Rully Anjar menceritakan tentang latar belakangnya sebagai orang Dengar yang tertarik mempelajari bahasa isyarat Indonesia. Salah satunya karena dia kuliah di PLB Universitas Sebelas Maret. Mnurut Rully, pada saat itu masih jarang sekali mahasiswa PLB yang memilih konsentrasi ke Tuli. Sebab ada anggapan bahwa tingkat kesulitas dan sensitifitas Tuli yang mudah tersinggung.
Lebih lanjut Rully menjelaskan, pada kurun waktu 2009-2011 relawan Dengar masih sangat sedikit. Selama ini, ia banyak belajar dari buku-buku teori yang membahas terkait Tuli. Menurutnya, belum banyak buku yang menggali pengalaman Tuli itu sendiri, terutama gerakan Tuli di Indonesia.
“Ada mas Pong, menjadi relawan Deaf Volunteer Organization (DVO). Saya di Solo berpartner Tuli di SD dan SMP dengan membantu les pelajaran. Lalu berkegiatan bersama dengan Gerkatin Solo,” terang Rully.
Rully menjelaskan, sekarang gerakan Tuli semakin massif. Di DVO mereka punya keterampilan fotografi dan seni. DVO membuat kolaborasi bersama Gerkatin untuk membuat wadah belajar bahasa isyarat dan mengempangkan keterampilan yang dimiliki.
“Waktu itu seperti mas Bias yang belum bisa bahasa isyarat membagi pengetahuan tentang sablon/cetak. Yang akhirnya mas Bias bisa. Sekarang dia jadi JBI. Jadi jangan membatasi orang yang gak bisa bahasa isyarat untuk gabung dengan DVO,” imbuh Rully.

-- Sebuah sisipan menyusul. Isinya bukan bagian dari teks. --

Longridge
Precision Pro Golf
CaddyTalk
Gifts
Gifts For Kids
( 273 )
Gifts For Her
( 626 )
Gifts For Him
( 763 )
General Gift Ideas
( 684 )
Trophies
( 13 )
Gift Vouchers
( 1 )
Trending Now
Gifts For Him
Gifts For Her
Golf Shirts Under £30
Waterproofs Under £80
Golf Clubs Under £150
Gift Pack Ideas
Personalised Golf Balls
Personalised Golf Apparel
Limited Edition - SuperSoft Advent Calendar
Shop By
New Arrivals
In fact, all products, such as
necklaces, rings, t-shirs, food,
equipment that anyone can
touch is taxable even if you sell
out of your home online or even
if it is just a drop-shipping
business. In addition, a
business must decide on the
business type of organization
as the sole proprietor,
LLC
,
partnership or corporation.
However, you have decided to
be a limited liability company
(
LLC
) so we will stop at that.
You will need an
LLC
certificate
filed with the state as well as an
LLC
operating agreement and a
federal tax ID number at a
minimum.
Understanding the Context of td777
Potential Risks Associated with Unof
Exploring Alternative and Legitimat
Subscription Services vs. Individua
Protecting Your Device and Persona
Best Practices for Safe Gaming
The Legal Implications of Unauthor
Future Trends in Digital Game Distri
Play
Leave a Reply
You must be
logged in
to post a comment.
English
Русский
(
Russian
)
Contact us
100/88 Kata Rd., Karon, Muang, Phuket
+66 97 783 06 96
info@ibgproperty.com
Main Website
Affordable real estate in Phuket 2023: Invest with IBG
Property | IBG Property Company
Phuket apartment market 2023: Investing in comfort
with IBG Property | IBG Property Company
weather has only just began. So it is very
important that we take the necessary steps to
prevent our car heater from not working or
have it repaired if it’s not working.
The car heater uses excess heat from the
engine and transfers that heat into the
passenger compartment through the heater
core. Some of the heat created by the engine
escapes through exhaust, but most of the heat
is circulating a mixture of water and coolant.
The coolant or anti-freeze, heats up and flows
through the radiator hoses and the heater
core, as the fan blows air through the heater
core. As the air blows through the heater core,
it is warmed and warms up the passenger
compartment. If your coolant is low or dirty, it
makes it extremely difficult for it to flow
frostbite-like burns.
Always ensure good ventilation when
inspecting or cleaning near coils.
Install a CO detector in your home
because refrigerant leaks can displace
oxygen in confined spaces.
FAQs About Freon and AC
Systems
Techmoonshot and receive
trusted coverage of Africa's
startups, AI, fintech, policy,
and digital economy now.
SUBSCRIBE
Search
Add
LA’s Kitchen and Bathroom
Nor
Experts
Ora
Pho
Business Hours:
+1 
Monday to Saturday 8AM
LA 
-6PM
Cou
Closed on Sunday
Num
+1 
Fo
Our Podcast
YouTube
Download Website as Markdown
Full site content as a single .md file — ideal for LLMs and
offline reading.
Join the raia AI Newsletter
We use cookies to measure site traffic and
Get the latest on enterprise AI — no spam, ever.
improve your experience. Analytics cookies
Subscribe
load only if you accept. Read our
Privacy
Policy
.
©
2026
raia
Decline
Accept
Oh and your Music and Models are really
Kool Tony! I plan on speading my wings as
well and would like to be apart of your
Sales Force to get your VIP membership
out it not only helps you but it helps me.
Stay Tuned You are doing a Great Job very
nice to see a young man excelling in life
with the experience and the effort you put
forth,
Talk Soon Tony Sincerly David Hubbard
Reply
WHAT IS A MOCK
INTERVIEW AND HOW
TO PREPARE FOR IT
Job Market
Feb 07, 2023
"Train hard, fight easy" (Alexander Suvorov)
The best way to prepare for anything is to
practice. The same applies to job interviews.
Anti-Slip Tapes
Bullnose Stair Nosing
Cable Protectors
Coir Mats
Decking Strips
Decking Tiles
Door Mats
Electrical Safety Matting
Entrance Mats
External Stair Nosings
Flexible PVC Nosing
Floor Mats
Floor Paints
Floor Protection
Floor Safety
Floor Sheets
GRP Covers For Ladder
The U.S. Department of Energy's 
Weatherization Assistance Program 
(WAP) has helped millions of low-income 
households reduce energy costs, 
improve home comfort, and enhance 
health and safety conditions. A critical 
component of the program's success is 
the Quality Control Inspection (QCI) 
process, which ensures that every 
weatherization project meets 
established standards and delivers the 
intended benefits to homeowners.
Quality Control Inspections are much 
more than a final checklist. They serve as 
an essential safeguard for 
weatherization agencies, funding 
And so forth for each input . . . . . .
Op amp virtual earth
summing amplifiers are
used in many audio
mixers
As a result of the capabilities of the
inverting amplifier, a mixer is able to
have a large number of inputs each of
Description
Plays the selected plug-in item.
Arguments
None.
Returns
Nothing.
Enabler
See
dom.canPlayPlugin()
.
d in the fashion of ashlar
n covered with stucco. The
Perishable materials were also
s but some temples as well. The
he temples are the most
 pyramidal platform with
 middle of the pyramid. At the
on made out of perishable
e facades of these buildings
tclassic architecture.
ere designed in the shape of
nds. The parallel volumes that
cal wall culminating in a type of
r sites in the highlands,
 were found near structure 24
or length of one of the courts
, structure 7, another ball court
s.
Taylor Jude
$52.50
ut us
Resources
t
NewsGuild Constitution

Rully melanjutkan, sebagai orang Dengar, dia tidak boleh mengajarkan bahasa isyarat karena Bisindo berasal dari kebutuhan komunikasi teman-teman Tuli. Sehingga proses belajar bahasa isyarat harus melalui Interaksi langsung dengan Tuli. Dia juga bercerita pernah mendiskriminasi teman Tuli, hal itu kini dia sadari karena faktor pemahaman terkait Tuli dan merasa superior.
Surya Sahetapy menanggapi hal yang dialami Rully merupakan sesuatu hal yang wajar di masyarakat, jika memang belum memiliki pengetahuan tentang Tuli. Hal itu bisa dilihat dari terminology tunarungu yang digunakan masyarakat selama ini. Meski begitu, terminology Tuli sekarang lebih populer dan banyak digunakan.
Contoh lain menurut Surya, beberapa anggapan keliru yang masih ada di keluarga. Seturut dengan pengalamannya sewaktu Sekolah Dasar, bahasa isyarat hanya digunakan ketika berkomunikasi di dalam rumah. Namun saat keluar rumah mereka tidak menggunakan bahasa isyarat karena akan ada banyak stigma.
Surya Sahetapy yang baru lulus dari Rochester Institute of Technology, New York, Amerika Serikat dengan predikat cum laude ini menyatakan bahwa di Rochester ada 9000 Tuli.
“Ketika ada polisi, para polisi itu bisa berbahasa isyarat. Ketika di rumah sakit, tenaga medis dan paramedis juga cakap berbahasa isyarat,” tutur Surya, melalui JBI.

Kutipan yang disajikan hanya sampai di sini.